For N, the observed interannual variability is more complex. In the second part of the time series, the reduction in ammonia stock could be tentatively attributed to improved wastewater treatment, as observed in other settings (Grizzetti et al., 2012). For the nitrate concentrations, a decreasing trend was observed in the intermediate layer, whereas a significant increase was detected at the bottom. However, direct relationships between activity on land and concentrations at sea are not recognizable.

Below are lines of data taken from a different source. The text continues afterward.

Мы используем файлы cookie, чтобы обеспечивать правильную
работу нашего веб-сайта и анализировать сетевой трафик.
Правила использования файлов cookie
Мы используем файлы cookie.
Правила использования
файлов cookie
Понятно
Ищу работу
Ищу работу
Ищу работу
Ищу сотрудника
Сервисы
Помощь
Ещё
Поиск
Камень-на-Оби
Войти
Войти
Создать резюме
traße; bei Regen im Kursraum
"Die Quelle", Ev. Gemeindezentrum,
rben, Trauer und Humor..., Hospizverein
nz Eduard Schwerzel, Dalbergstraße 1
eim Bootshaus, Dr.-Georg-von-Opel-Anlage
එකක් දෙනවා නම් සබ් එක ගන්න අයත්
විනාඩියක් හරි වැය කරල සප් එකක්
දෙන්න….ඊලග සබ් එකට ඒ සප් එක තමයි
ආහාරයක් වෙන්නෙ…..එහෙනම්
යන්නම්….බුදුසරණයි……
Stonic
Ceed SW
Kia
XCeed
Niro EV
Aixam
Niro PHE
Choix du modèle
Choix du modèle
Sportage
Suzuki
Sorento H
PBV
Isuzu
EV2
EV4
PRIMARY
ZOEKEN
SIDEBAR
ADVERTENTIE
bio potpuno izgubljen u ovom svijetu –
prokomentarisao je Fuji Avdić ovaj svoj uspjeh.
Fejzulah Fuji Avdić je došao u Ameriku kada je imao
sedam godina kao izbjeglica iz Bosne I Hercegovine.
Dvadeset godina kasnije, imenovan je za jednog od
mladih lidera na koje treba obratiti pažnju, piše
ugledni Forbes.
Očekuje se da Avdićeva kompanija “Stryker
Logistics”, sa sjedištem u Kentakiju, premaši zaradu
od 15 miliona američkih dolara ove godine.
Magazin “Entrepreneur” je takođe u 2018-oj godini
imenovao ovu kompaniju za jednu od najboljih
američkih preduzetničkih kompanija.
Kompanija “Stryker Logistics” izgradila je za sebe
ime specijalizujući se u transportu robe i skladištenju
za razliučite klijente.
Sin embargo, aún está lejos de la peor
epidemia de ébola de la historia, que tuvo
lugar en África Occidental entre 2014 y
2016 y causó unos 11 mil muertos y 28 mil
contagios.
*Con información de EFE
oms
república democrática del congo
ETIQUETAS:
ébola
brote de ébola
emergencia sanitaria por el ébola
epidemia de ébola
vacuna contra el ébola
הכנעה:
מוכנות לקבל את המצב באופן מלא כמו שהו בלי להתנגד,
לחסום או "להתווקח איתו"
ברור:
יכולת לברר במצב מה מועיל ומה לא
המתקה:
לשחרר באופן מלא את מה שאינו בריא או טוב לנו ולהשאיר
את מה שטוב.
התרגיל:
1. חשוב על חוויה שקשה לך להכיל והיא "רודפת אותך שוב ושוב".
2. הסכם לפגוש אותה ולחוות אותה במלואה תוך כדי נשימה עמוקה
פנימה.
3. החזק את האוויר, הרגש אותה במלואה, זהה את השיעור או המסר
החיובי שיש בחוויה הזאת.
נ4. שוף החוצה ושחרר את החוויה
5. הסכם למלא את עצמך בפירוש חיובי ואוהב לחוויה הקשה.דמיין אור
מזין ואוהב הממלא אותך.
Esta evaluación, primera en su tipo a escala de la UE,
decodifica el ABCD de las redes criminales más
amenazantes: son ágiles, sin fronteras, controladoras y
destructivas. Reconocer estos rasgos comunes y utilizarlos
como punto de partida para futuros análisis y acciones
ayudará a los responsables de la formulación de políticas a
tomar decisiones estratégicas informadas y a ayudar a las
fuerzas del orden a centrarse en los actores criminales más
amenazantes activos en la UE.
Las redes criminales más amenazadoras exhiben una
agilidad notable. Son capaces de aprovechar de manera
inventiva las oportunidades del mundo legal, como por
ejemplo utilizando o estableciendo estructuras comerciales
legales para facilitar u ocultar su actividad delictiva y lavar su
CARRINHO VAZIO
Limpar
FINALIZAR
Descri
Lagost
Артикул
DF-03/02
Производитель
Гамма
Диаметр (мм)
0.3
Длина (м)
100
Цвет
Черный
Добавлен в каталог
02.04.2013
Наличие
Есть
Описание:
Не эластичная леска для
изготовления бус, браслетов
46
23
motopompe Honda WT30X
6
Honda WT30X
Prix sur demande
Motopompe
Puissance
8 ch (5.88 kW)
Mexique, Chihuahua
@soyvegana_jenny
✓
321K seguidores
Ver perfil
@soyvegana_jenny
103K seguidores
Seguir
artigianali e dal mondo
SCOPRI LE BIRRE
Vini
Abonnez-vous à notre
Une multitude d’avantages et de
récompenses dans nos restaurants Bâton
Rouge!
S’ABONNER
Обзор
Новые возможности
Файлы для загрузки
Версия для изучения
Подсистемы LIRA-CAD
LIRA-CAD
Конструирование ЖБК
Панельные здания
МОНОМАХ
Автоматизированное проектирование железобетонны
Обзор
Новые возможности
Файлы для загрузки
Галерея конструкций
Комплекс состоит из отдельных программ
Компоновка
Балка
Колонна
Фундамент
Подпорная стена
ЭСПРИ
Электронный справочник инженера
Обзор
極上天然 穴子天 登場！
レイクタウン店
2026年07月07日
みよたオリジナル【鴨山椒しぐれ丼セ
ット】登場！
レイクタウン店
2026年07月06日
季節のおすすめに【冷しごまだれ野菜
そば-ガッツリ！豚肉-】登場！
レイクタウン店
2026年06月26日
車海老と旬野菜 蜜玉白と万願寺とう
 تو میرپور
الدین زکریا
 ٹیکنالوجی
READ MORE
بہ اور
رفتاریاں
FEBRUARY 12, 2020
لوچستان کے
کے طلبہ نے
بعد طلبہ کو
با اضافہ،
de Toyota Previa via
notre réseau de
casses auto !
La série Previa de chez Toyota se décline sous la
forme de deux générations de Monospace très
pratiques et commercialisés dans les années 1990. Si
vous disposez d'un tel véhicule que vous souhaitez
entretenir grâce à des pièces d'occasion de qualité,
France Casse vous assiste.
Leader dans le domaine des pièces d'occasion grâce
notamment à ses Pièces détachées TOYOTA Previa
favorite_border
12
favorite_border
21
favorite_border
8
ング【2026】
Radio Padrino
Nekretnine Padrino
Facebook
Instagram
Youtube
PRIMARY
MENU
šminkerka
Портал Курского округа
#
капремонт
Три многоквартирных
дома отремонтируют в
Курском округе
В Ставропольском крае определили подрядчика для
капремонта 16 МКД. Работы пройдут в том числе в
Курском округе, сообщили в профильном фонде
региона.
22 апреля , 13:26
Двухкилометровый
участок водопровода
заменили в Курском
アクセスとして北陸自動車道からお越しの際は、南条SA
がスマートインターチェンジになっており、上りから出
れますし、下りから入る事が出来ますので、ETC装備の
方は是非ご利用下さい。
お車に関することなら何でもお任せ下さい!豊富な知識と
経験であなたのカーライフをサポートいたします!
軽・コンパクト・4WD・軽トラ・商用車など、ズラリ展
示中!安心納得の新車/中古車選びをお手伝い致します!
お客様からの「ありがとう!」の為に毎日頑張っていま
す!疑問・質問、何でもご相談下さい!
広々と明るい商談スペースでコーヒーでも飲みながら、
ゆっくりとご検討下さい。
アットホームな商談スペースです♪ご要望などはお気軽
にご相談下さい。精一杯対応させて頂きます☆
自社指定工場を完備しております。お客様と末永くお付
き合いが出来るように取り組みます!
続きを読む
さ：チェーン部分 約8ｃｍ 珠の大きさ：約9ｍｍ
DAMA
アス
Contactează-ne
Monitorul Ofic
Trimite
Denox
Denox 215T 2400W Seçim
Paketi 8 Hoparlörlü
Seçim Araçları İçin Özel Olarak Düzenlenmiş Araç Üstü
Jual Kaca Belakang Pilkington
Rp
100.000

The absence of relationship might be due to the industrial N mobilization index, which tracks inappropriately temporal variations as it does not take into account changes in industrial processes. It could also be due to not linear relationships that imply additional factors, such as climate, local hydrodynamic conditions, and the stock of nutrients previously accumulated (Grizzetti et al., 2012). In this context, the reduced flushing detected in the years 2010–2019 caused by different wind regimes (Kokoszka, Le Roux, et al., 2022) may also explain the increase in nitrate concentration over the last years of the time series.

Chlorophyll a concentration displayed strong interannual variations, as well as long-term trends of decrease (1984–1991) and increase (1995–2019). The decrease in the first part of the time series could be related to the estimated reduction in anthropogenic loads, as hypothesized for the nutrient concentrations. By contrast, the increasing trend in the period 1995–2019 is more difficult to explain because nutrient concentrations displayed decreasing trends. However, Chl a interannual variability is linked to local conditions and large-scale phenomena. The increase in lateral advection of fresher water may drive the observed variability, especially during the spring blooms, and may be attributed to rainfall or water circulation variability (Kokoszka, Le Roux, et al., 2022), as also observed in other Mediterranean coastal environments (Kotta & Kitsiou, 2019; Marchese et al., 2015; Polat & Terbiyik, 2013). As rainfall modifications are linked to large-scale atmospheric pressure oscillations (Caloiero et al., 2011; Kokoszka, Le Roux, et al., 2022), local biomass accumulation is indirectly connected to large-scale atmospheric phenomena. A positive trend in Chl a concentration was observed along the coastal areas of the Tyrrhenian Sea during 1998–2009 by satellite (Colella et al., 2016), which seems to confirm that the trends observed locally might be part of a larger-scale phenomenon.